Orkambi (lumacaftor/ ivacaftor) has been placed on the Pharmaceutical Benefits Advisory Committee (PBAC) agenda for July, to be considered for listing on the Pharmaceutical Benefits Scheme (PBS) for children aged 1-2 years with cystic fibrosis and two 508del mutations.
Orkambi is a modulator therapy which has been available in Australia for those aged 2 years and older since 2019. In September last year, Orkambi was approved for use in the US for children aged 1-2 years, making it the only modulator therapy available for very young children with cystic fibrosis.
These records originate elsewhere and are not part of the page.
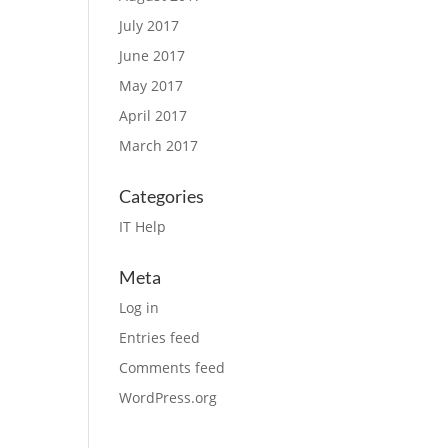
July 2017
June 2017
May 2017
April 2017
March 2017
Categories
IT Help
Meta
Log in
Entries feed
Comments feed
WordPress.org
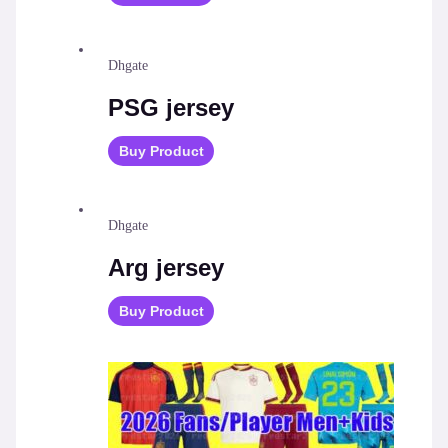
Dhgate
PSG jersey
Buy Product
Dhgate
Arg jersey
Buy Product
This therapy is available as a sachet, containing granules around the same size as flour particles, which can be mixed with a teaspoon of soft food or liquid so it can be consumed by young children.
The PBAC meeting in July will decide if Orkambi is recommended to the Australian Government for listing on the PBS, so that it becomes available to Australians at an affordable price.
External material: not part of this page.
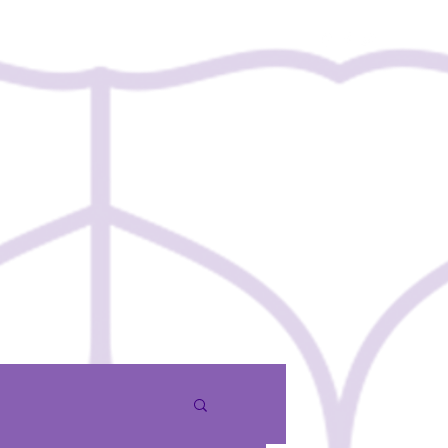
Contact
Cystic fibrosis is caused by changes in the cystic fibrosis transmembrane conductance regulator (CFTR) gene. This gene controls the production of CFTR protein. The CFTR protein creates channels on the cell surface to allow the movement of chloride in and out of the cell. When the CFTR protein is not working properly, the balance of chloride and fluids is affected, causing sticky mucus in organs such as the lungs and pancreas.
Orkambi is a modulator therapy developed by Vertex Pharmaceuticals, comprising of two active ingredients, lumacaftor and ivacaftor.
Ivacaftor binds to the defective CFTR protein at the cell surface and helps to open the channel so that chloride can flow in and out of the cells. This helps the balance of chloride and fluids at the surface of the cells and helps to thin mucus in the lungs and other organs. Lumacaftor helps the F508del-CFTR protein change to its correct shape, move to the surface of the cell, and stay there longer. Ivacaftor then helps to open the channel so that chloride can flow in and out of the cells.